» **Data entries**
+ + +
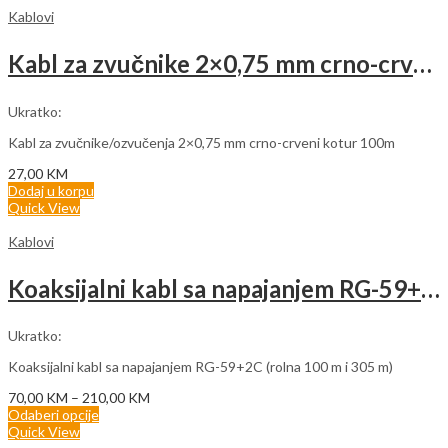
Kablovi
Kabl za zvučnike 2×0,75 mm crno-crveni (rolna 100m)
Ukratko:
Kabl za zvučnike/ozvučenja 2×0,75 mm crno-crveni kotur 100m
27,00
KM
Dodaj u korpu
Quick View
Kablovi
Koaksijalni kabl sa napajanjem RG-59+2C (100m i 305m)
Ukratko:
Koaksijalni kabl sa napajanjem RG-59+2C (rolna 100 m i 305 m)
Price
70,00
KM
–
210,00
KM
range:
Odaberi opcije
70,00 KM
Quick View
through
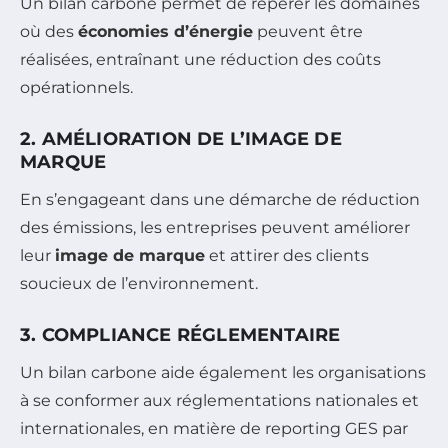
Un bilan carbone permet de repérer les domaines
où des
économies d’énergie
peuvent être
réalisées, entraînant une réduction des coûts
opérationnels.
2. AMÉLIORATION DE L’IMAGE DE
MARQUE
En s’engageant dans une démarche de réduction
des émissions, les entreprises peuvent améliorer
leur
image de marque
et attirer des clients
soucieux de l’environnement.
3. COMPLIANCE RÉGLEMENTAIRE
Un bilan carbone aide également les organisations
à se conformer aux réglementations nationales et
internationales, en matière de reporting GES par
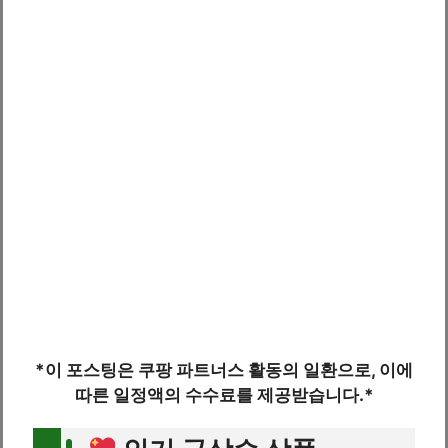
*이 포스팅은 쿠팡 파트너스 활동의 일환으로, 이에
따른 일정액의 수수료를 제공받습니다.*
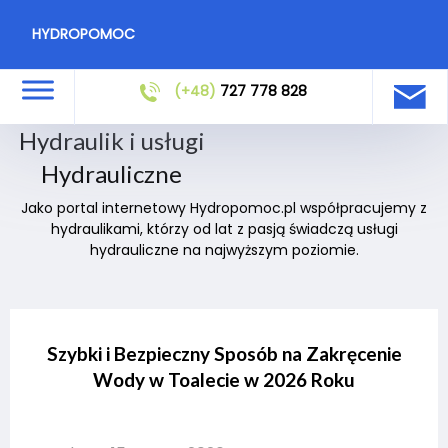
HYDROPOMOC
(+48)
727 778 828
Hydraulik i usługi
Hydrauliczne
Jako portal internetowy Hydropomoc.pl współpracujemy z
hydraulikami, którzy od lat z pasją świadczą usługi
hydrauliczne na najwyższym poziomie.
Szybki i Bezpieczny Sposób na Zakręcenie
Wody w Toalecie w 2026 Roku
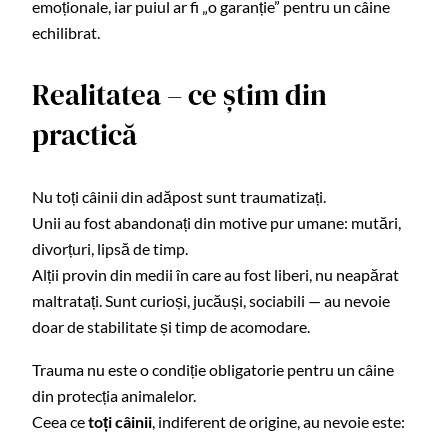
emoționale, iar puiul ar fi „o garanție” pentru un câine
echilibrat.
Realitatea – ce știm din
practică
Nu toți câinii din adăpost sunt traumatizați.
Unii au fost abandonați din motive pur umane: mutări,
divorțuri, lipsă de timp.
Alții provin din medii în care au fost liberi, nu neapărat
maltratați. Sunt curioși, jucăuși, sociabili — au nevoie
doar de stabilitate și timp de acomodare.
Trauma nu este o condiție obligatorie pentru un câine
din protecția animalelor.
Ceea ce
toți câinii
, indiferent de origine, au nevoie este:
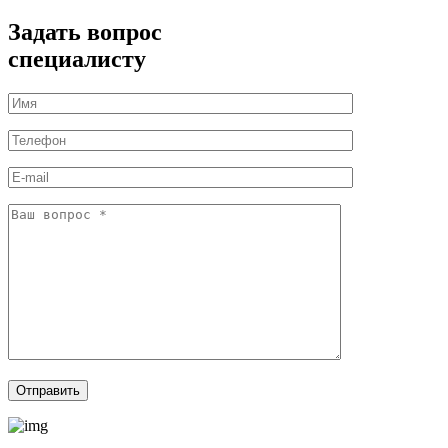
Задать вопрос
специалисту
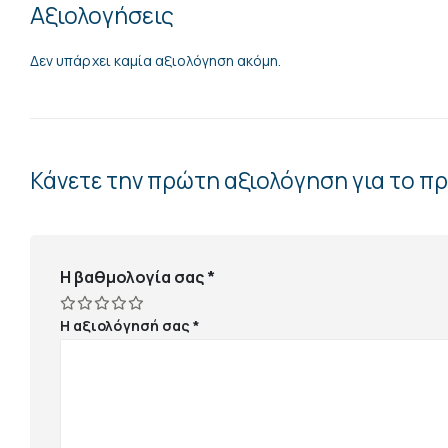
Αξιολογήσεις
Δεν υπάρχει καμία αξιολόγηση ακόμη.
Κάνετε την πρώτη αξιολόγηση για το π
Η βαθμολογία σας
*
Η αξιολόγησή σας
*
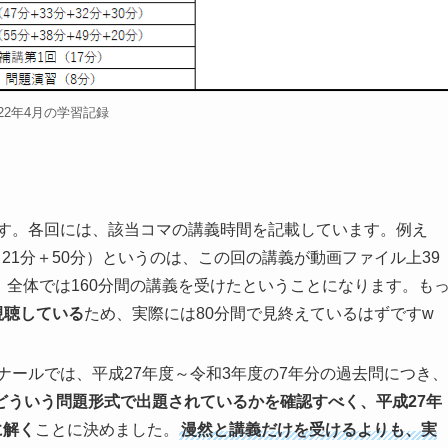
022年4月の学習記録
す。各回には、該当コマの講義時間を記載しています。例え
＋21分＋50分）というのは、この回の講義が動画ファイル上39
め、全体では160分間の講義を受けたということになります。も
視聴している
ため、実際には80分間で見終えているはずですw
ナールでは、平成27年度～令和3年度の7年分の過去問につき、
どういう問題形式で出題されているかを確認すべく、平成27年
に解く
ことに決めました。
漫然と講義だけを受けるよりも、実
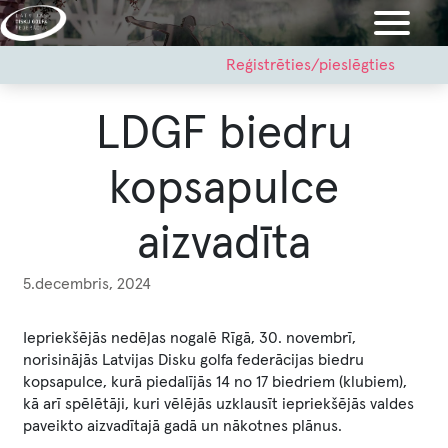
Pārlekt
uz
galveno
User
Reģistrēties/pieslēgties
account
saturu
menu
LDGF biedru
kopsapulce
aizvadīta
5.decembris, 2024
Iepriekšējās nedēļas nogalē Rīgā, 30. novembrī,
norisinājās Latvijas Disku golfa federācijas biedru
kopsapulce, kurā piedalījās 14 no 17 biedriem (klubiem),
kā arī spēlētāji, kuri vēlējās uzklausīt iepriekšējās valdes
paveikto aizvadītajā gadā un nākotnes plānus.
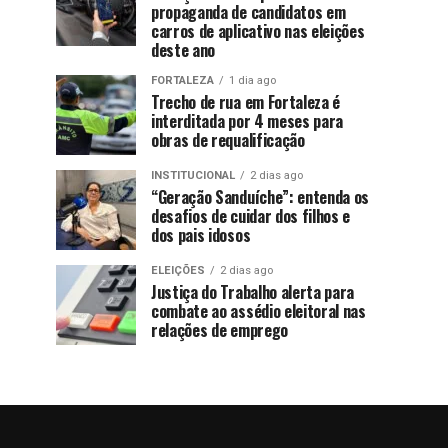
propaganda de candidatos em
carros de aplicativo nas eleições
deste ano
FORTALEZA
1 dia ago
Trecho de rua em Fortaleza é
interditada por 4 meses para
obras de requalificação
INSTITUCIONAL
2 dias ago
“Geração Sanduíche”: entenda os
desafios de cuidar dos filhos e
dos pais idosos
ELEIÇÕES
2 dias ago
Justiça do Trabalho alerta para
combate ao assédio eleitoral nas
relações de emprego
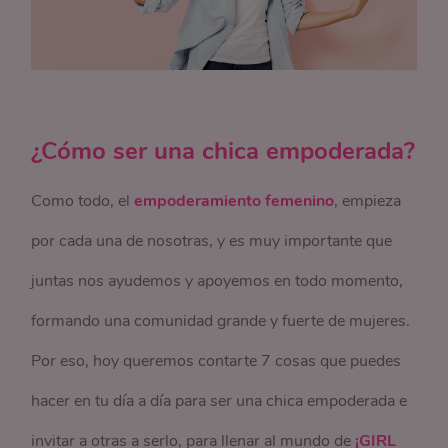
¿Cómo ser una chica empoderada?
Como todo, el
empoderamiento femenino
, empieza
por cada una de nosotras, y es muy importante que
juntas nos ayudemos y apoyemos en todo momento,
formando una comunidad grande y fuerte de mujeres.
Por eso, hoy queremos contarte 7 cosas que puedes
hacer en tu día a día para ser una chica empoderada e
invitar a otras a serlo, para llenar al mundo de
¡GIRL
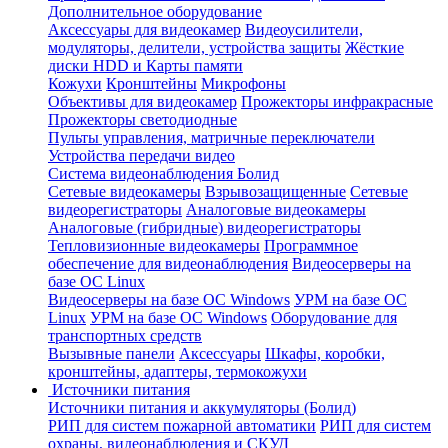
Дополнительное оборудование
Аксессуары для видеокамер
Видеоусилители,
модуляторы, делители, устройства защиты
Жёсткие
диски HDD и Карты памяти
Кожухи
Кронштейны
Микрофоны
Объективы для видеокамер
Прожекторы инфракрасные
Прожекторы светодиодные
Пульты управления, матричные переключатели
Устройства передачи видео
Система видеонаблюдения Болид
Сетевые видеокамеры
Взрывозащищенные
Сетевые
видеорегистраторы
Аналоговые видеокамеры
Аналоговые (гибридные) видеорегистраторы
Тепловизионные видеокамеры
Программное
обеспечение для видеонаблюдения
Видеосерверы на
базе ОС Linux
Видеосерверы на базе ОС Windows
УРМ на базе ОС
Linux
УРМ на базе ОС Windows
Оборудование для
транспортных средств
Вызывные панели
Аксессуары
Шкафы, коробки,
кронштейны, адаптеры, термокожухи
Источники питания
Источники питания и аккумуляторы (Болид)
РИП для систем пожарной автоматики
РИП для систем
охраны, видеонаблюдения и СКУД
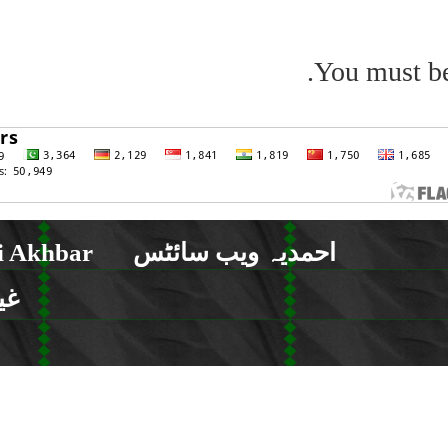
You must b
احمدیہ ویب سائٹس
 Akhbar
غی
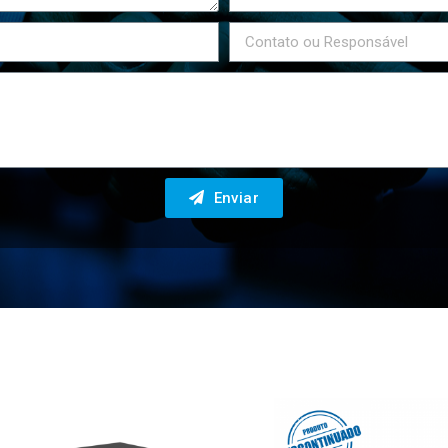
Enviar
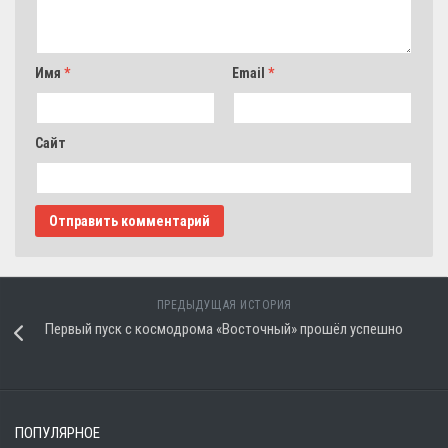
Имя
*
Email
*
Сайт
ПРЕДЫДУЩАЯ ИСТОРИЯ
Первый пуск с космодрома «Восточный» прошёл успешно
ПОПУЛЯРНОЕ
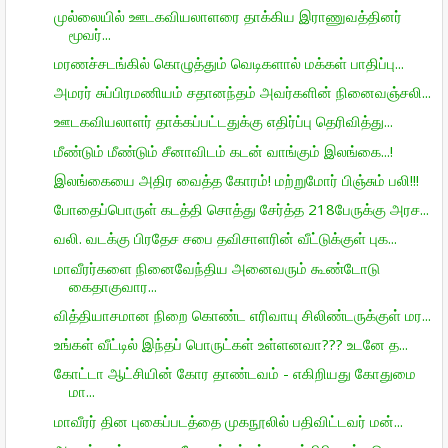
முல்லையில் ஊடகவியலாளரை தாக்கிய இராணுவத்தினர்
மூவர்...
மரணச்சடங்கில் கொழுத்தும் வெடிகளால் மக்கள் பாதிப்பு...
அமரர் சுப்பிரமணியம் சதானந்தம் அவர்களின் நினைவஞ்சலி...
ஊடகவியலாளர் தாக்கப்பட்டதுக்கு எதிர்ப்பு தெரிவித்து...
மீண்டும் மீண்டும் சீனாவிடம் கடன் வாங்கும் இலங்கை...!
இலங்கையை அதிர வைத்த கோரம்! மற்றுமோர் பிஞ்சும் பலி!!!
போதைப்பொருள் கடத்தி சொத்து சேர்த்த 218பேருக்கு அரச...
வலி. வடக்கு பிரதேச சபை தவிசாளரின் வீட்டுக்குள் புக...
மாவீரர்களை நினைவேந்திய அனைவரும் கூண்டோடு
கைதாகுவார...
வித்தியாசமான நிறை கொண்ட எரிவாயு சிலிண்டருக்குள் மர...
உங்கள் வீட்டில் இந்தப் பொருட்கள் உள்ளனவா??? உடனே த...
கோட்டா ஆட்சியின் கோர தாண்டவம் - எகிறியது கோதுமை
மா...
மாவீரர் தின புகைப்படத்தை முகநூலில் பதிவிட்டவர் மன்...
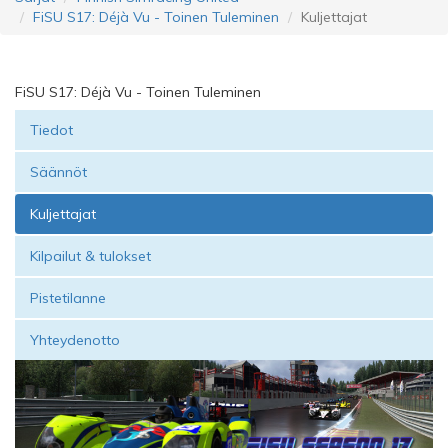
FiSU S17: Déjà Vu - Toinen Tuleminen
Kuljettajat
FiSU S17: Déjà Vu - Toinen Tuleminen
Tiedot
Säännöt
Kuljettajat
Kilpailut & tulokset
Pistetilanne
Yhteydenotto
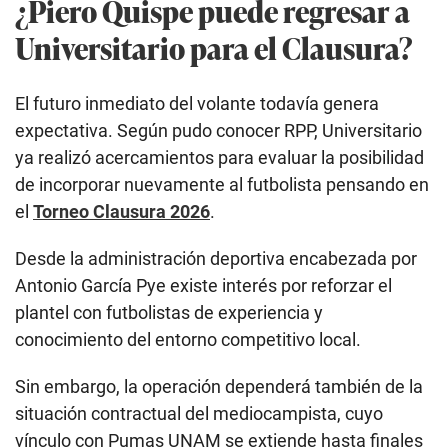
¿Piero Quispe puede regresar a
Universitario para el Clausura?
El futuro inmediato del volante todavía genera
expectativa. Según pudo conocer RPP, Universitario
ya realizó acercamientos para evaluar la posibilidad
de incorporar nuevamente al futbolista pensando en
el
Torneo Clausura 2026
.
Desde la administración deportiva encabezada por
Antonio García Pye existe interés por reforzar el
plantel con futbolistas de experiencia y
conocimiento del entorno competitivo local.
Sin embargo, la operación dependerá también de la
situación contractual del mediocampista, cuyo
vínculo con Pumas UNAM se extiende hasta finales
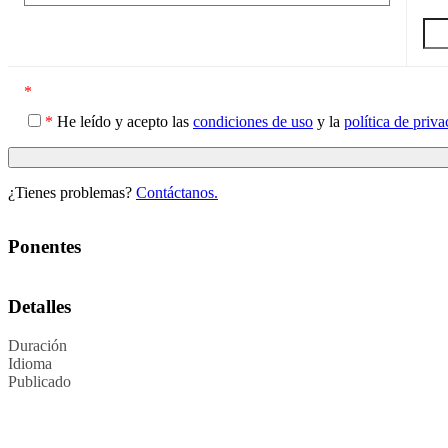
*
*
He leído y acepto las
condiciones de uso
y la
política de priv
¿Tienes problemas?
Contáctanos.
Ponentes
Detalles
Duración
Idioma
Publicado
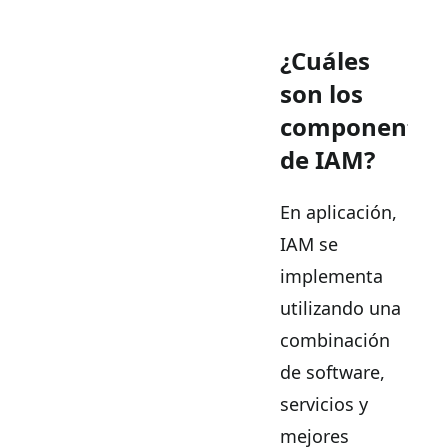
¿Cuáles
son los
componentes
de IAM?
En aplicación,
IAM se
implementa
utilizando una
combinación
de software,
servicios y
mejores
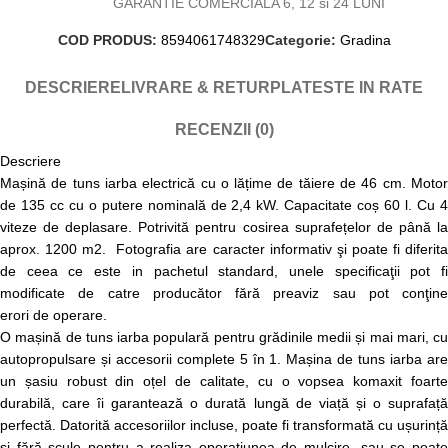
GARANTIE COMERCIALA 6, 12 si 24 LUNI
COD PRODUS:
8594061748329
Categorie:
Gradina
DESCRIERE
LIVRARE & RETUR
PLATESTE IN RATE
RECENZII (0)
Descriere
Mașină de tuns iarba electrică cu o lățime de tăiere de 46 cm. Motor
de 135 cc cu o putere nominală de 2,4 kW. Capacitate coș 60 l. Cu 4
viteze de deplasare. Potrivită pentru cosirea suprafețelor de până la
aprox. 1200 m2. Fotografia are caracter informativ şi poate fi diferita
de ceea ce este in pachetul standard, unele specificaţii pot fi
modificate de catre producător fără preaviz sau pot conţine
erori de operare.
O mașină de tuns iarba populară pentru grădinile medii și mai mari, cu
autopropulsare și accesorii complete 5 în 1. Mașina de tuns iarba are
un șasiu robust din oțel de calitate, cu o vopsea komaxit foarte
durabilă, care îi garantează o durată lungă de viață și o suprafață
perfectă. Datorită accesoriilor incluse, poate fi transformată cu ușurință
și fără scule pentru a realiza operațiunea de mulcire, sau se poate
+ + +
» **Exercise description**
Each line in the data that holds the string "Болид" needs to be copied.

» **Output for this task**
Система видеонаблюдения Болид
Источники питания и аккумуляторы (Болид)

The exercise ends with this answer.